Thursday’s report follows a PBO estimate released last May. The updated report features a slightly revised estimate of new revenue that will be collected once the tax is fully implemented: $176-million in 2024-25, up from last year’s projection of $159-million.
The report also includes a new estimate of the expected drop in sales in each of three categories. In 2024-25, the tax will reduce aircraft sales by $31-million, auto sales by $123-million and boat sales by $473-million, for a combined sales reduction of about $628-million. That total is projected to increase each year.
The PBO report includes several caveats, including the fact that actual sales volumes for vehicles in those price categories are not known. The PBO also notes that it is challenging to predict how consumers may change their purchasing habits in response to the new tax.
Mr. Giroux told MPs that his review does not include an estimate of the full economic implications of the tax.
“Obviously, not every one of us buys a vessel or an aircraft. I certainly don’t. And I’m not in the market for such an expensive car,” he said. “But it’s certain that there would be a reduction in sales tax receipts. The extent to which this will happen is an estimate. And because it’s a niche market, it’s not straightforward to estimate.”
The government first announced its plans for the tax in the 2021 federal budget and promoted it in the party’s election platform later that year.
Finance Minister Chrystia Freeland has told MPs that officials in her department are looking into industry concerns.
Adrienne Vaupshas, a spokesperson for Ms.
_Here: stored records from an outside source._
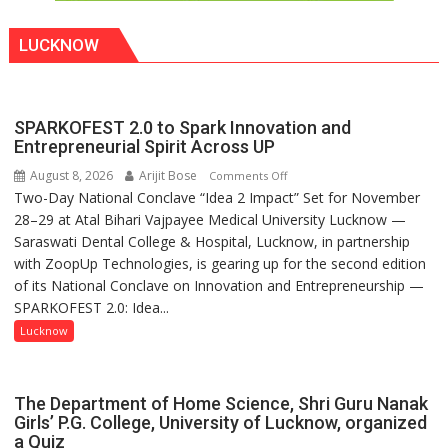
LUCKNOW
SPARKOFEST 2.0 to Spark Innovation and
Entrepreneurial Spirit Across UP
August 8, 2026
Arijit Bose
on
Comments Off
Two-Day National Conclave “Idea 2 Impact” Set for November
SPARKOFEST
28–29 at Atal Bihari Vajpayee Medical University Lucknow —
2.0
Saraswati Dental College & Hospital, Lucknow, in partnership
to
with ZoopUp Technologies, is gearing up for the second edition
Spark
of its National Conclave on Innovation and Entrepreneurship —
Innovation
SPARKOFEST 2.0: Idea...
and
Entrepreneurial
Lucknow
Spirit
Across
UP
The Department of Home Science, Shri Guru Nanak
Girls’ P.G. College, University of Lucknow, organized
a Quiz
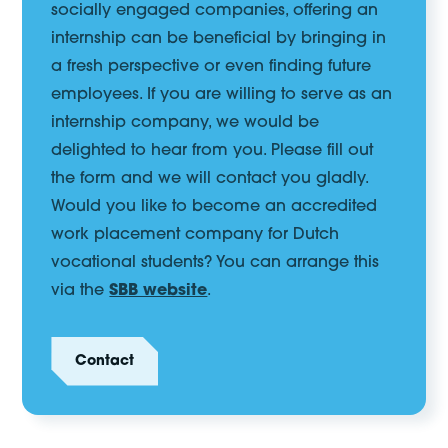
socially engaged companies, offering an
internship can be beneficial by bringing in
a fresh perspective or even finding future
employees. If you are willing to serve as an
internship company, we would be
delighted to hear from you. Please fill out
the form and we will contact you gladly.
Would you like to become an accredited
work placement company for Dutch
vocational students? You can arrange this
via the
SBB website
.
Contact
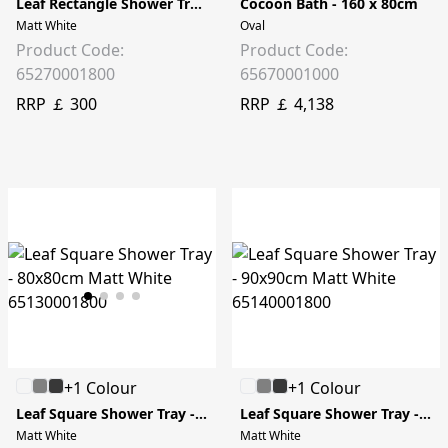
Leaf Rectangle Shower Tray - 100x90cm
Cocoon Bath - 160 x 80cm
Matt White
Oval
Product Code:
Product Code:
65270001800
65670001000
RRP ￡ 300
RRP ￡ 4,138
+1 Colour
+1 Colour
Leaf Square Shower Tray - 80x80cm
Leaf Square Shower Tray - 90x90cm
Matt White
Matt White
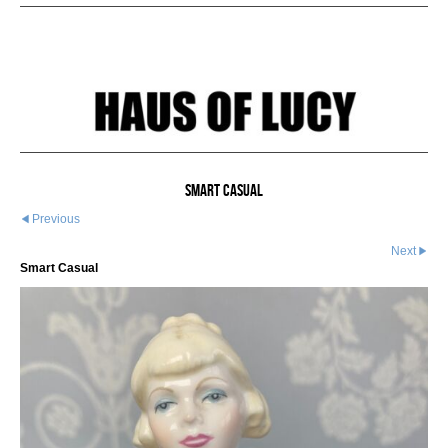
Smart Casual
Previous
Next
Smart Casual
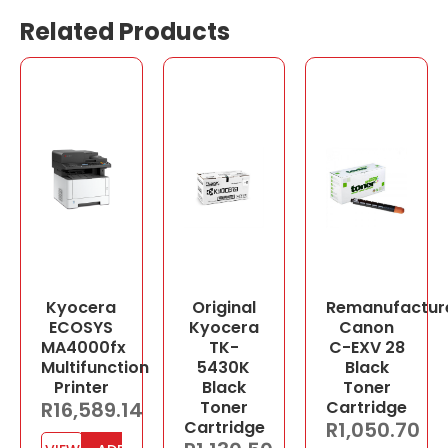
Related Products
Kyocera
Original
Remanufactur
ECOSYS
Kyocera
Canon
MA4000fx
TK-
C-EXV 28
Multifunction
5430K
Black
Printer
Black
Toner
R
16,589.14
Toner
Cartridge
Cartridge
R
1,050.70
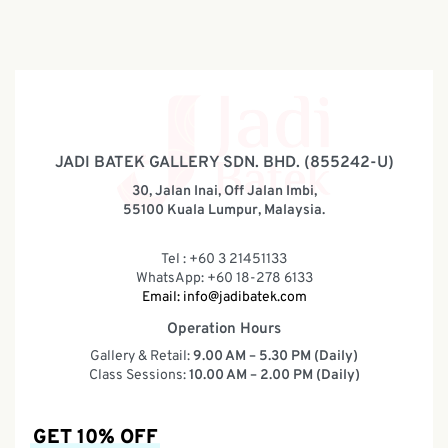
JADI BATEK GALLERY SDN. BHD. (855242-U)
30, Jalan Inai, Off Jalan Imbi,
55100 Kuala Lumpur, Malaysia.
Tel : +60 3 21451133
WhatsApp: +60 18-278 6133
Email:
info@jadibatek.com
Operation Hours
Gallery & Retail:
9.00 AM – 5.30 PM (Daily)
Class Sessions:
10.00 AM – 2.00 PM (Daily)
GET 10% OFF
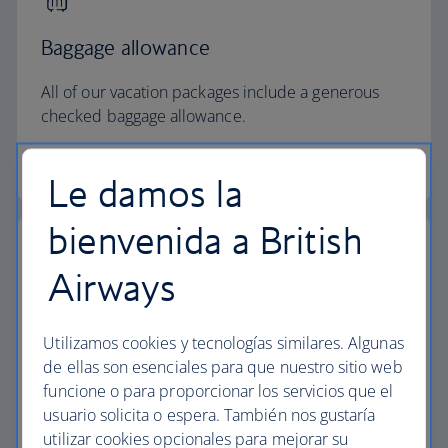
Baggage allowance
All of our vacation packages include a generous
checked baggage allowance.
Baggage essentials
Le damos la
bienvenida a British
Airways
Collect extra Avios
Utilizamos cookies y tecnologías similares. Algunas
Collect extra Avios and reduce the cost of your
de ellas son esenciales para que nuestro sitio web
next vacation with Avios payment.
funcione o para proporcionar los servicios que el
usuario solicita o espera. También nos gustaría
Start your search
utilizar cookies opcionales para mejorar su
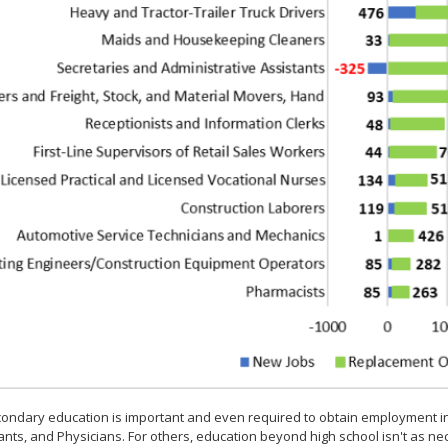
ondary education is important and even required to obtain employment i
nts, and Physicians. For others, education beyond high school isn't as n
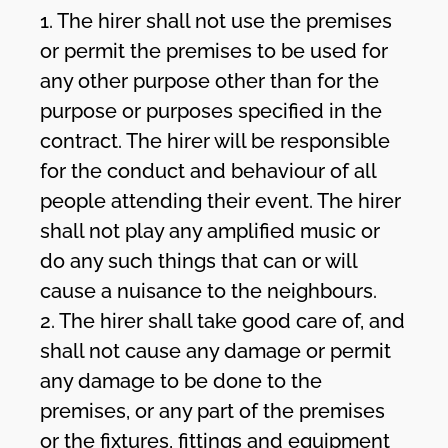
1. The hirer shall not use the premises
or permit the premises to be used for
any other purpose other than for the
purpose or purposes specified in the
contract. The hirer will be responsible
for the conduct and behaviour of all
people attending their event. The hirer
shall not play any amplified music or
do any such things that can or will
cause a nuisance to the neighbours.
2. The hirer shall take good care of, and
shall not cause any damage or permit
any damage to be done to the
premises, or any part of the premises
or the fixtures, fittings and equipment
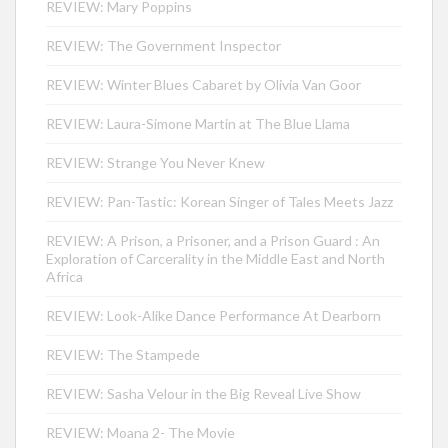
REVIEW: Mary Poppins
REVIEW: The Government Inspector
REVIEW: Winter Blues Cabaret by Olivia Van Goor
REVIEW: Laura-Simone Martin at The Blue Llama
REVIEW: Strange You Never Knew
REVIEW: Pan-Tastic: Korean Singer of Tales Meets Jazz
REVIEW: A Prison, a Prisoner, and a Prison Guard : An
Exploration of Carcerality in the Middle East and North
Africa
REVIEW: Look-Alike Dance Performance At Dearborn
REVIEW: The Stampede
REVIEW: Sasha Velour in the Big Reveal Live Show
REVIEW: Moana 2- The Movie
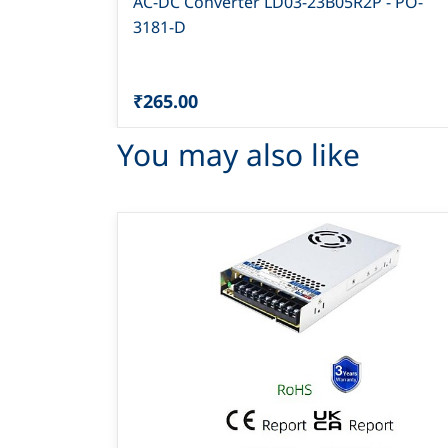
AC-DC Converter LD03-23B05R2P - PO-
3181-D
₹265.00
You may also like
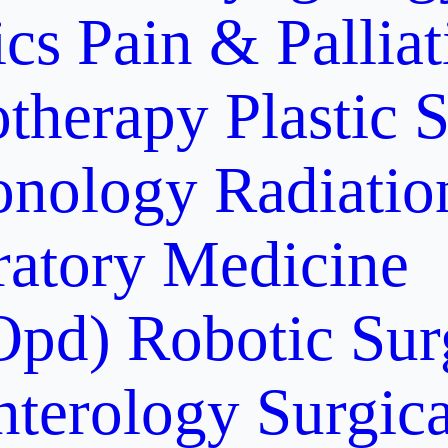
ics
Pain & Pallia
otherapy
Plastic 
onology
Radiati
ratory Medicine
Opd)
Robotic Sur
nterology
Surgic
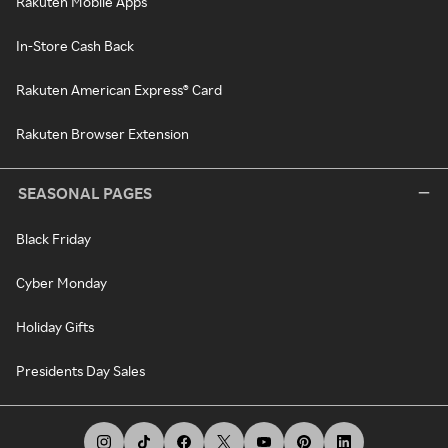
Rakuten Mobile Apps
In-Store Cash Back
Rakuten American Express® Card
Rakuten Browser Extension
SEASONAL PAGES
Black Friday
Cyber Monday
Holiday Gifts
Presidents Day Sales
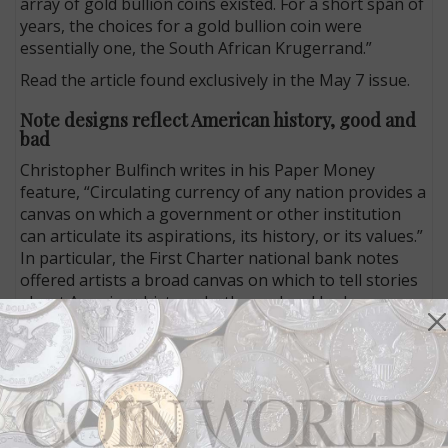
array of gold bullion coins existed. For a short span of
years, the choices for a gold bullion coin were
essentially one, the South African Krugerrand.”
Read the article found exclusively in the May 7 issue.
Note designs reflect American history, good and
bad
Christopher Bulfinch writes in his Paper Money
feature, “Circulating currency of any nation provides a
canvas on which a government or other institution
can articulate its aspirations, its history, or its values.”
In particular, the First Charter national bank notes
offered artists a broad canvas on which to tell stories
about American history, both good and bad.
He writes: “A year before
The Adventures of Tom
Sawyer
was first published and two years before the
Compromise of 1877 ended Reconstruction and the
Great Railroad Strike ushered in a new era of labor
relations and as the Gilded Age began in earnest,
images of the Pilgrims, Sir Walter Raleigh, and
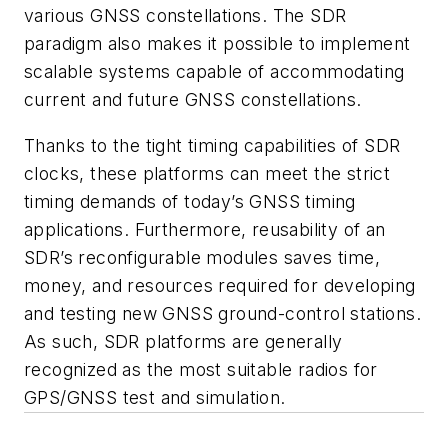
various GNSS constellations. The SDR
paradigm also makes it possible to implement
scalable systems capable of accommodating
current and future GNSS constellations.
Thanks to the tight timing capabilities of SDR
clocks, these platforms can meet the strict
timing demands of today’s GNSS timing
applications. Furthermore, reusability of an
SDR’s reconfigurable modules saves time,
money, and resources required for developing
and testing new GNSS ground-control stations.
As such, SDR platforms are generally
recognized as the most suitable radios for
GPS/GNSS test and simulation.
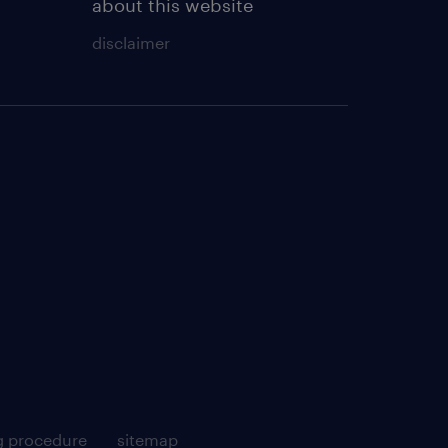
about this website
disclaimer
g procedure
sitemap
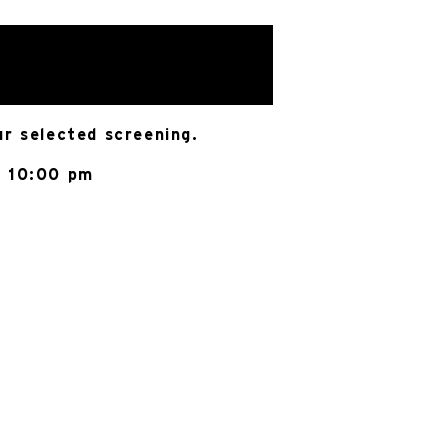
ur selected screening.
@ 10:00 pm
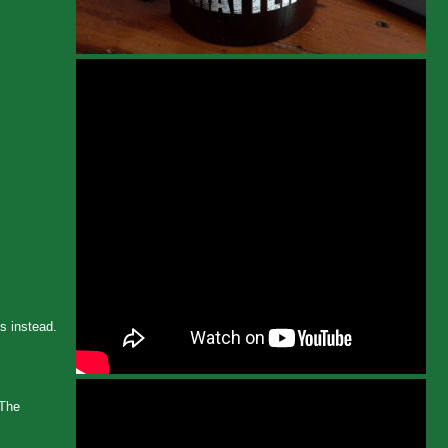
Ps instead.
 The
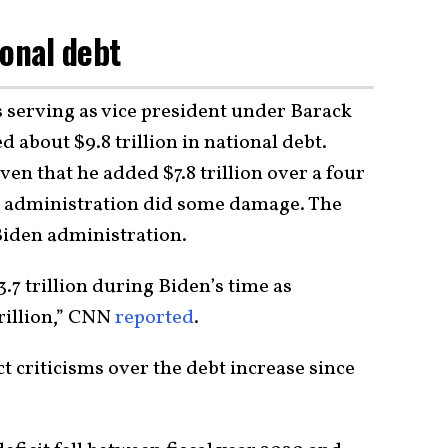
ional debt
s serving as vice president under Barack
about $9.8 trillion in national debt.
ven that he added $7.8 trillion over a four
ma administration did some damage. The
Biden administration.
.7 trillion during Biden’s time as
trillion,” CNN
reported
.
ect criticisms over the debt increase since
Freeland, defended the tax Thursday, saying in a statement that only a fraction of Canadians are buying private planes or yachts. ”It is only right and fair that the very wealthiest are asked to pay their fair share,” she said.
Brian Kingston, the president and chief executive of the Canadian Vehicle Manufacturers’ Association, said the PBO has likely underestimated the hit to sales that the tax will prompt and therefore is overestimating the amount of new tax revenue.
He also pointed out that cars costing more than $100,000 include zero-emission vehicles, so the new tax undermines the government’s own climate plans.
“If the government is serious about achieving its zero-emission vehicle adoption goals, you just simply can’t tax consumers who are considering making that purchase,” he said.
Another concern, he said, is that the thresholds will not be indexed to inflation, even as the buying power of $100,000 will diminish each year.
Earlier this week, the Canadian Manufacturers & Exporters association and other industry groups sent a joint letter to Prime Minister Justin Trudeau and Ms. Freeland, urging the government to reconsider the tax.
“We recognize that you and your colleagues are faced with many challenging fiscal pressures,” the business groups wrote. “However, the proposed Select Luxury Items Tax Act will penalize manufacturers, operators, distributors, pilots and suppliers, and negatively impact jobs. It will also cause significant repercussions within the supply chain, maintenance, repair and overhaul industries, and the entire aviation ecosystem at a time when they are just beginning to recover from the devastating effects of the COVID-19 pandemic.”
Conservative MPs said Thursday that the PBO’s numbers reinforce concerns about the bill.
“The report confirms that this tax is going to have a significant negative impact on industry, in particular boating,” said Tory MP Adam Chambers, adding that the PBO did not attempt to calculate the negative spinoff impacts in areas such as tourism. “This is not sound economic policy.”